### Extracted page text data
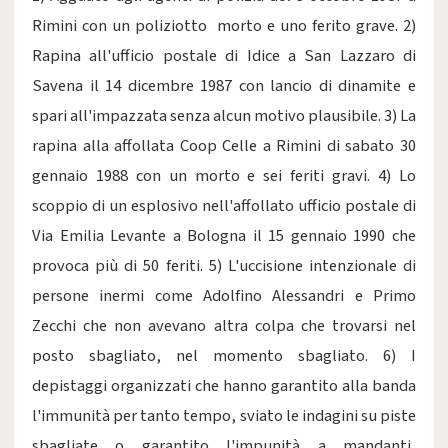
Rimini con un poliziotto morto e uno ferito grave. 2)
Rapina all'ufficio postale di Idice a San Lazzaro di
Savena il 14 dicembre 1987 con lancio di dinamite e
spari all'impazzata senza alcun motivo plausibile. 3) La
rapina alla affollata Coop Celle a Rimini di sabato 30
gennaio 1988 con un morto e sei feriti gravi. 4) Lo
scoppio di un esplosivo nell'affollato ufficio postale di
Via Emilia Levante a Bologna il 15 gennaio 1990 che
provoca più di 50 feriti. 5) L'uccisione intenzionale di
persone inermi come Adolfino Alessandri e Primo
Zecchi che non avevano altra colpa che trovarsi nel
posto sbagliato, nel momento sbagliato. 6) I
depistaggi organizzati che hanno garantito alla banda
l'immunità per tanto tempo, sviato le indagini su piste
sbagliate o garantito l'impunità a mandanti,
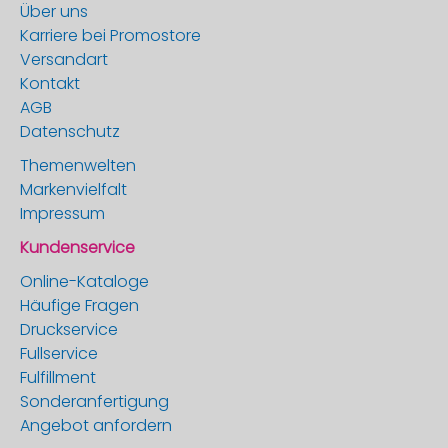
Über uns
Karriere bei Promostore
Versandart
Kontakt
AGB
Datenschutz
Themenwelten
Markenvielfalt
Impressum
Kundenservice
Online-Kataloge
Häufige Fragen
Druckservice
Fullservice
Fulfillment
Sonderanfertigung
Angebot anfordern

### WHAT TO WORK ON
Copy the lines that hold the word "Rimini". Take them from the records above.

### RESPONSE AREA
Rimini con un poliziotto morto e uno ferito grave. 2)
rapina alla affollata Coop Celle a Rimini di sabato 30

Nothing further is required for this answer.